* _How to complete this task_
Every line from the one with "(obviously)" up to and including the one with "key related trouble." is to be output exactly as it appears below; pictures are not.

*** Extracted entries

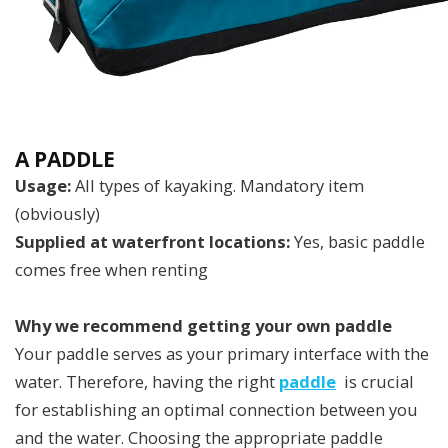
A PADDLE
Usage:
All types of kayaking. Mandatory item
(obviously)
Supplied at waterfront locations:
Yes, basic paddle
comes free when renting
Why we recommend getting your own paddle
Your paddle serves as your primary interface with the
water. Therefore, having the right
paddle
is crucial
for establishing an optimal connection between you
and the water. Choosing the appropriate paddle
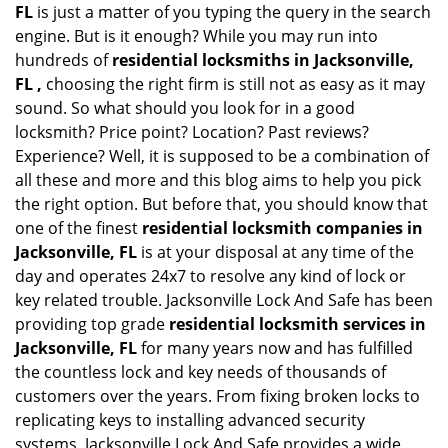
FL
is just a matter of you typing the query in the search
engine. But is it enough? While you may run into
hundreds of
residential locksmiths in Jacksonville,
FL ,
choosing the right firm is still not as easy as it may
sound. So what should you look for in a good
locksmith? Price point? Location? Past reviews?
Experience? Well, it is supposed to be a combination of
all these and more and this blog aims to help you pick
the right option. But before that, you should know that
one of the finest
residential locksmith companies in
Jacksonville, FL
is at your disposal at any time of the
day and operates 24x7 to resolve any kind of lock or
key related trouble. Jacksonville Lock And Safe has been
providing top grade
residential locksmith services in
Jacksonville, FL
for many years now and has fulfilled
the countless lock and key needs of thousands of
customers over the years. From fixing broken locks to
replicating keys to installing advanced security
systems, Jacksonville Lock And Safe provides a wide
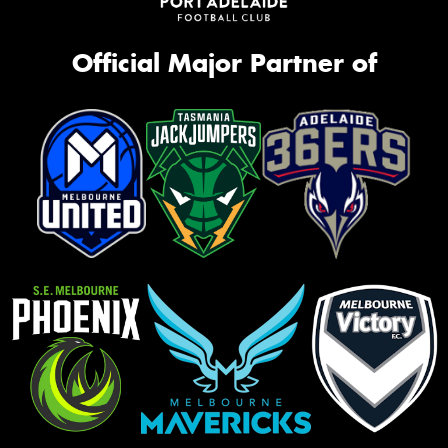
Official Major Partner of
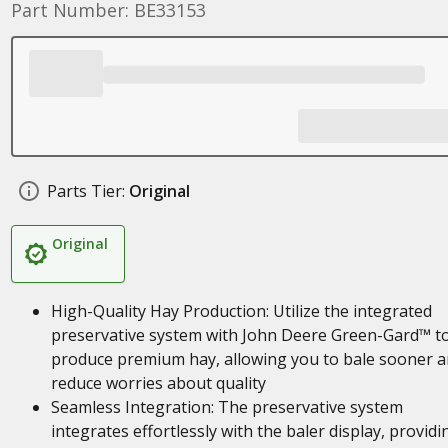
Part Number: BE33153
Parts Tier:
Original
Original
High-Quality Hay Production: Utilize the integrated
preservative system with John Deere Green-Gard™ t
produce premium hay, allowing you to bale sooner 
reduce worries about quality
Seamless Integration: The preservative system
integrates effortlessly with the baler display, providi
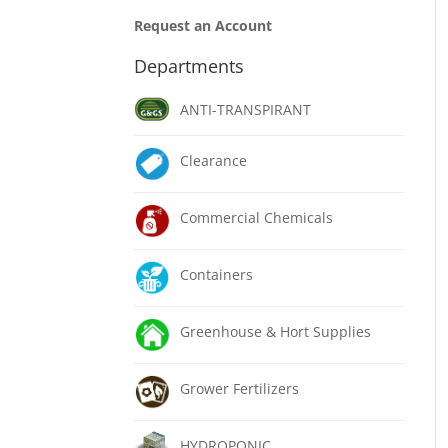
Request an Account
Departments
ANTI-TRANSPIRANT
Clearance
Commercial Chemicals
Containers
Greenhouse & Hort Supplies
Grower Fertilizers
HYDROPONIC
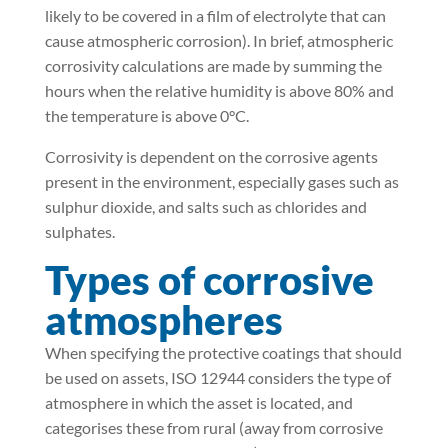
likely to be covered in a film of electrolyte that can
cause atmospheric corrosion). In brief, atmospheric
corrosivity calculations are made by summing the
hours when the relative humidity is above 80% and
the temperature is above 0°C.
Corrosivity is dependent on the corrosive agents
present in the environment, especially gases such as
sulphur dioxide, and salts such as chlorides and
sulphates.
Types of corrosive
atmospheres
When specifying the protective coatings that should
be used on assets, ISO 12944 considers the type of
atmosphere in which the asset is located, and
categorises these from rural (away from corrosive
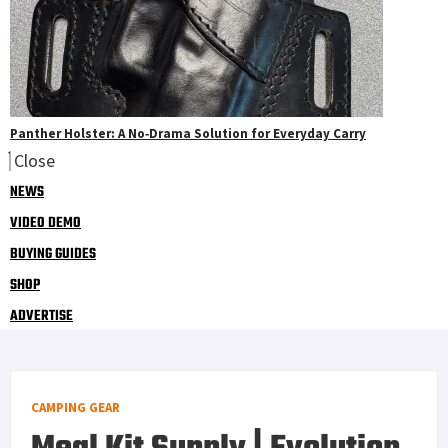
Panther Holster: A No‑Drama Solution for Everyday Carry
Close
NEWS
VIDEO DEMO
BUYING GUIDES
SHOP
ADVERTISE
CAMPING GEAR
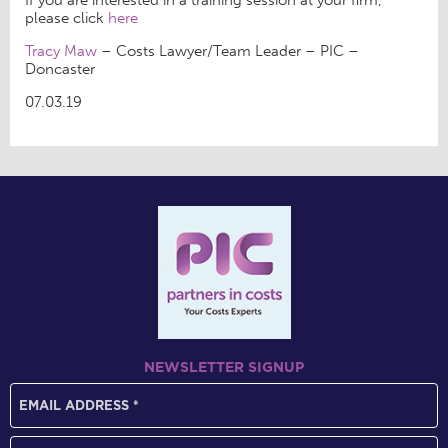
please click
here
Tracy Maw
– Costs Lawyer/Team Leader – PIC –
Doncaster
07.03.19
NEWSLETTER SIGNUP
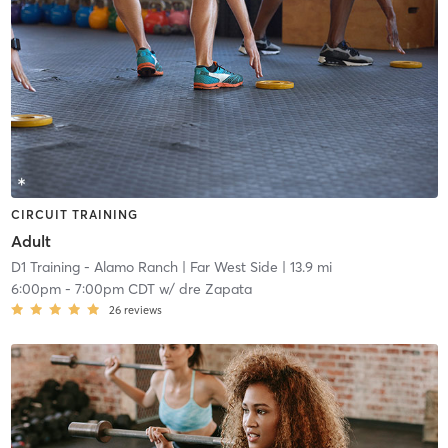
CIRCUIT TRAINING
Adult
D1 Training - Alamo Ranch
| Far West Side
| 13.9 mi
6:00pm
-
7:00pm CDT
w/
dre Zapata
26
reviews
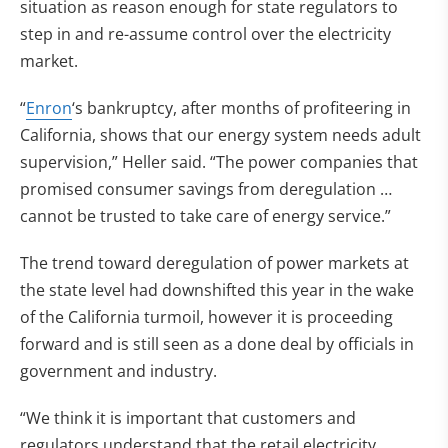
situation as reason enough for state regulators to
step in and re-assume control over the electricity
market.
“
Enron
‘s bankruptcy, after months of profiteering in
California, shows that our energy system needs adult
supervision,” Heller said. “The power companies that
promised consumer savings from deregulation …
cannot be trusted to take care of energy service.”
The trend toward deregulation of power markets at
the state level had downshifted this year in the wake
of the California turmoil, however it is proceeding
forward and is still seen as a done deal by officials in
government and industry.
“We think it is important that customers and
regulators understand that the retail electricity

******

* _Solution for this problem_
(obviously)
Supplied at waterfront locations:
Yes, basic paddle
comes free when renting
Why we recommend getting your own paddle
Your paddle serves as your primary interface with the
water. Therefore, having the right
paddle
is crucial
for establishing an optimal connection between you
and the water. Choosing the appropriate paddle
FL
is just a matter of you typing the query in the search
engine. But is it enough? While you may run into
hundreds of
residential locksmiths in Jacksonville,
FL ,
choosing the right firm is still not as easy as it may
sound. So what should you look for in a good
locksmith? Price point? Location? Past reviews?
Experience? Well, it is supposed to be a combination of
all these and more and this blog aims to help you pick
the right option. But before that, you should know that
one of the finest
residential locksmith companies in
Jacksonville, FL
is at your disposal at any time of the
day and operates 24x7 to resolve any kind of lock or
key related trouble. Jacksonville Lock And Safe has been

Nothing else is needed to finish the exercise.